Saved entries
====
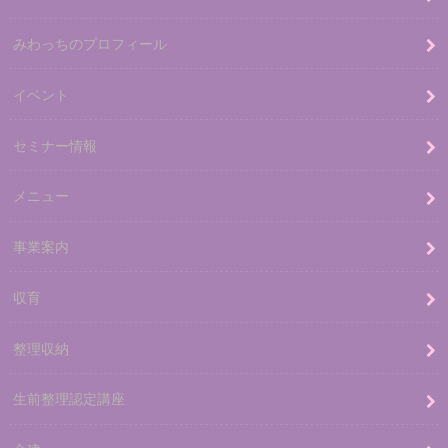
みわっちのプロフィール
イベント
セミナー情報
メニュー
事業案内
収育
整理収納
生前整理認定講座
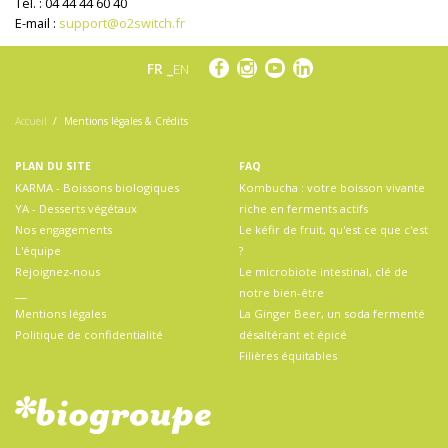
Tél. : 04 44 44 60 40
E-mail :
support@o2switch.fr
FR
EN
Accueil
Mentions légales & Crédits
PLAN DU SITE
FAQ
KARMA - Boissons biologiques
Kombucha : votre boisson vivante
YA - Desserts végétaux
riche en ferments actifs
Nos engagements
Le kéfir de fruit, qu'est ce que c'est
L'équipe
?
Rejoignez-nous
Le microbiote intestinal, clé de
__
notre bien-être
Mentions légales
La Ginger Beer, un soda fermenté
Politique de confidentialité
désaltérant et épicé
Filières équitables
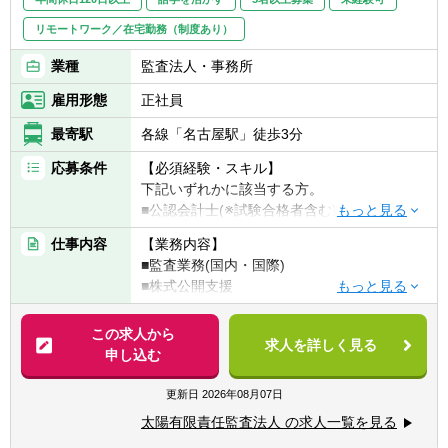
務戦略の立案・実行
・資本効率・キャッシュフロー最適化に向け
リモートワーク／在宅勤務（制度あり）
た施策検討
業種
監査法人・事務所
・事業拡大に必要となる財務戦略・資金施策
の立案
雇用形態
正社員
■その他、経営企画／管理会計／財務戦略に
最寄駅
各線「名古屋駅」徒歩3分
関連する業務全般
応募条件
【必須経験・スキル】
下記いずれかに該当する方。
【組織について】
■公認会計士(※試験合格者含む)
■経理財務統括部は「単体経理財務室」と
■USCPA(※監査もしくは経理・財務等の経験
「連結経理財務部」で構成されていますが、
仕事内容
【業務内容】
必須)
組織の垣根を越えて情報共有・業務連携を積
■監査業務(国内・国際)
極的に行う一体的なチームです。
■株式公開支援
※前職のご経験を積極的に考慮いたします。
■組織は約15名で構成されており、うち5名は
■内部統制支援
大手監査法人出身の公認会計士です。
■IFRS導入支援 等
この求人から
【海外駐在の条件について】
■また、法務部門には複数の弁護士が在籍し
求人を詳しく見る
申し込む
ご経験、英語力、ご年齢等で明確な条件は設
ており、日常的に専門知識に触れ、学び続け
※法人として海外駐在職員を増強していく方
けておりません。
られる環境が整っています
針です。（欧米、アジア地域を中心に）
更新日
2026年08月07日
目安として、基礎的な監査スキルや
※ご入所後、1～2年程度は国内拠点にてご経
TOEIC700点程度でチャレンジ可能です。
太陽有限責任監査法人 の求人一覧を見る
【キャリアパス】
験を積んでいただきますが、近い将来、海外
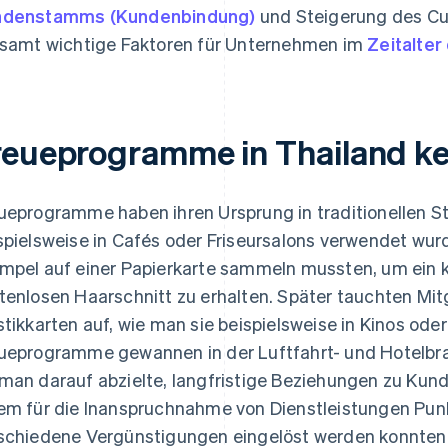
ndenstamms (Kundenbindung)
und Steigerung des Cu
esamt wichtige Faktoren für Unternehmen im
Zeitalter
reueprogramme in Thailand k
ueprogramme haben ihren Ursprung in traditionellen St
spielsweise in Cafés oder Friseursalons verwendet wu
mpel auf einer Papierkarte sammeln mussten, um ein 
tenlosen Haarschnitt zu erhalten. Später tauchten Mi
stikkarten auf, wie man sie beispielsweise in Kinos oder
ueprogramme gewannen in der Luftfahrt- und Hotelb
man darauf abzielte, langfristige Beziehungen zu Ku
em für die Inanspruchnahme von Dienstleistungen Pun
schiedene Vergünstigungen eingelöst werden konnten.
====
> **BRIEF**
Omit each image and transcribe the remaining records word for word.

> **RESPONSE FOR THIS EXERCISE**
みわっちのプロフィール
イベント
セミナー情報
メニュー
事業案内
収育
整理収納
生前整理認定講座
Tél. : 04 44 44 60 40
E-mail :
support@o2switch.fr
FR
EN
Accueil
Mentions légales & Crédits
PLAN DU SITE
FAQ
KARMA - Boissons biologiques
Kombucha : votre boisson vivante
YA - Desserts végétaux
riche en ferments actifs
Nos engagements
Le kéfir de fruit, qu'est ce que c'est
L'équipe
?
Rejoignez-nous
Le microbiote intestinal, clé de
__
notre bien-être
Mentions légales
La Ginger Beer, un soda fermenté
Politique de confidentialité
désaltérant et épicé
Filières équitables
務戦略の立案・実行
・資本効率・キャッシュフロー最適化に向け
リモートワーク／在宅勤務（制度あり）
た施策検討
業種
監査法人・事務所
・事業拡大に必要となる財務戦略・資金施策
の立案
雇用形態
正社員
■その他、経営企画／管理会計／財務戦略に
最寄駅
各線「名古屋駅」徒歩3分
関連する業務全般
応募条件
【必須経験・スキル】
下記いずれかに該当する方。
【組織について】
■公認会計士(※試験合格者含む)
■経理財務統括部は「単体経理財務室」と
■USCPA(※監査もしくは経理・財務等の経験
「連結経理財務部」で構成されていますが、
仕事内容
【業務内容】
必須)
組織の垣根を越えて情報共有・業務連携を積
■監査業務(国内・国際)
極的に行う一体的なチームです。
■株式公開支援
※前職のご経験を積極的に考慮いたします。
■組織は約15名で構成されており、うち5名は
■内部統制支援
大手監査法人出身の公認会計士です。
■IFRS導入支援 等
この求人から
【海外駐在の条件について】
■また、法務部門には複数の弁護士が在籍し
求人を詳しく見る
申し込む
ご経験、英語力、ご年齢等で明確な条件は設
ており、日常的に専門知識に触れ、学び続け
※法人として海外駐在職員を増強していく方
けておりません。
られる環境が整っています
針です。（欧米、アジア地域を中心に）
更新日
2026年08月07日
目安として、基礎的な監査スキルや
※ご入所後、1～2年程度は国内拠点にてご経
TOEIC700点程度でチャレンジ可能です。
太陽有限責任監査法人 の求人一覧を見る
【キャリアパス】
験を積んでいただきますが、近い将来、海外
ndenstamms (Kundenbindung)
und Steigerung des Cu
esamt wichtige Faktoren für Unternehmen im
Zeitalter
reueprogramme in Thailand k
ueprogramme haben ihren Ursprung in traditionellen St
spielsweise in Cafés oder Friseursalons verwendet wu
mpel auf einer Papierkarte sammeln mussten, um ein 
tenlosen Haarschnitt zu erhalten. Später tauchten Mi
stikkarten auf, wie man sie beispielsweise in Kinos oder
ueprogramme gewannen in der Luftfahrt- und Hotelb
man darauf abzielte, langfristige Beziehungen zu Ku
em für die Inanspruchnahme von Dienstleistungen Pun
schiedene Vergünstigungen eingelöst werden konnten.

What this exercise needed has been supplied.